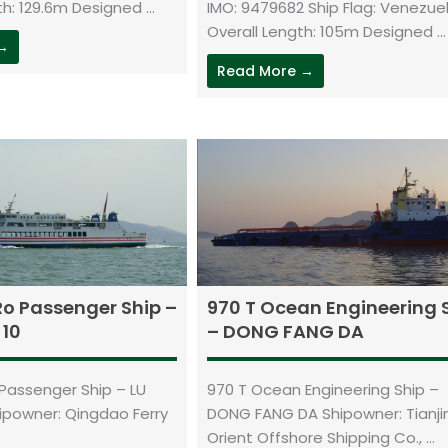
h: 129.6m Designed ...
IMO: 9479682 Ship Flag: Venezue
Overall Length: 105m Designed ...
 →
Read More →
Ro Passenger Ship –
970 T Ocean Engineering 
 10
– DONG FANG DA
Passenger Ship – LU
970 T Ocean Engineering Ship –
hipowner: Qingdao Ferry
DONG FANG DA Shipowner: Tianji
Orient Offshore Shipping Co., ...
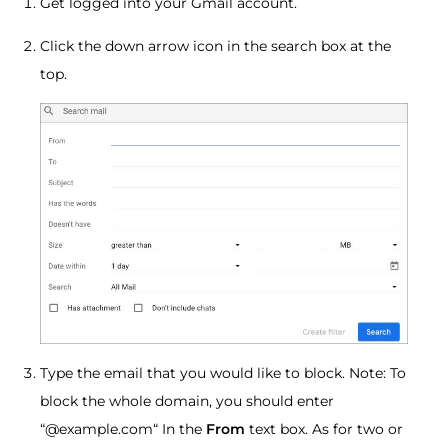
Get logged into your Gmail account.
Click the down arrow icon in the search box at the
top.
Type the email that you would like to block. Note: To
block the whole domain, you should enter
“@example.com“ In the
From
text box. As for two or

-------------------------

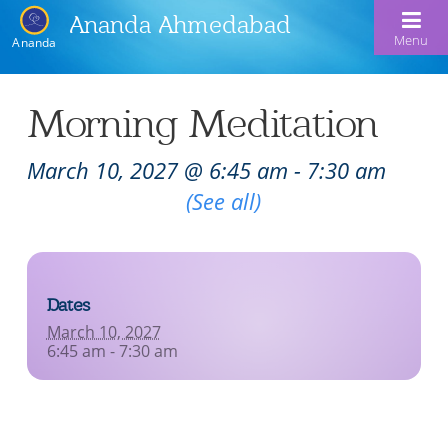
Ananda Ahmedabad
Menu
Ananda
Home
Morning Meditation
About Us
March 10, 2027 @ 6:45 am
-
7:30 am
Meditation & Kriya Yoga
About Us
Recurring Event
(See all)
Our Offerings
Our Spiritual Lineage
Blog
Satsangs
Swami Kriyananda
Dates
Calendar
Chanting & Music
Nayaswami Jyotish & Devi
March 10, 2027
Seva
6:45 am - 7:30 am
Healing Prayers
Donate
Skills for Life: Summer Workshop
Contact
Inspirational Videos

-------------------------

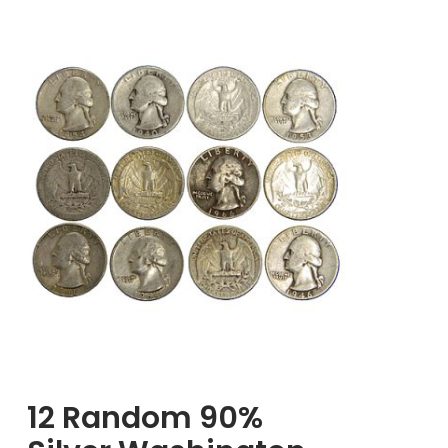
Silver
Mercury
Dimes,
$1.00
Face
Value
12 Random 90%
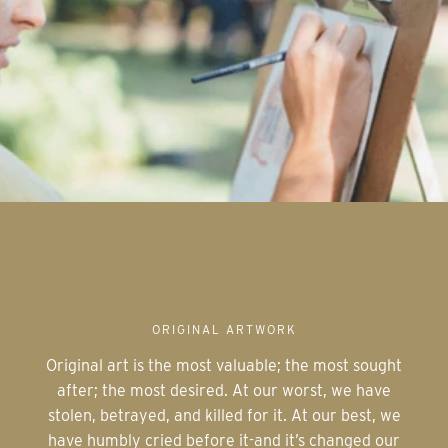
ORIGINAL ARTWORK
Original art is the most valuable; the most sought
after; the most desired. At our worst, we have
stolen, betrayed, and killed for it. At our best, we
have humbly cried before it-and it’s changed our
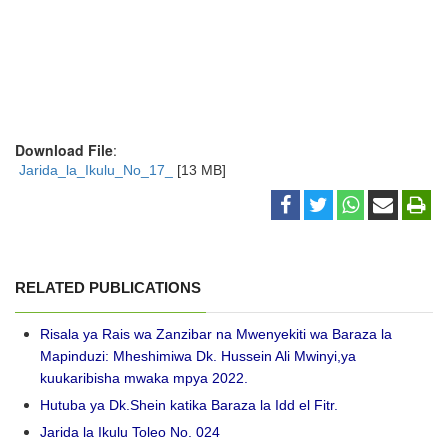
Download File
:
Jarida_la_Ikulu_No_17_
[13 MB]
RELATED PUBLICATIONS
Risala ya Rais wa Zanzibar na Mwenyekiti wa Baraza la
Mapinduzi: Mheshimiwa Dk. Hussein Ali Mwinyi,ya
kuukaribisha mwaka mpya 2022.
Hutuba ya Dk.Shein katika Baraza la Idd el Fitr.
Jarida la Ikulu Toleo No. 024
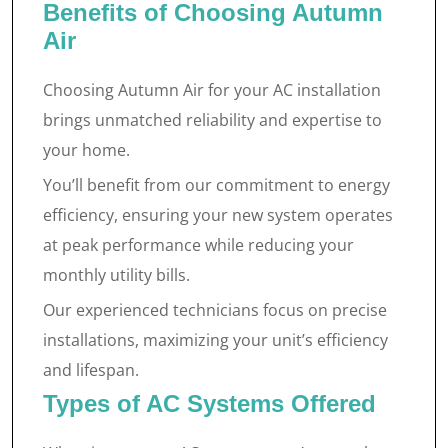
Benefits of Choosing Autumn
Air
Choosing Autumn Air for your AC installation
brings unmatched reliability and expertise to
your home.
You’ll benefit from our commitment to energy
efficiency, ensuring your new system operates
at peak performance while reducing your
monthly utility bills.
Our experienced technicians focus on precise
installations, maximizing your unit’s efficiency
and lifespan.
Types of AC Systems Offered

-------------------------

What this task involves ▸ The expected answer is a copy of each line in the listing above that contains "have".

Solution to the exercise ▸
after; the most desired. At our worst, we have
have humbly cried before it-and it’s changed our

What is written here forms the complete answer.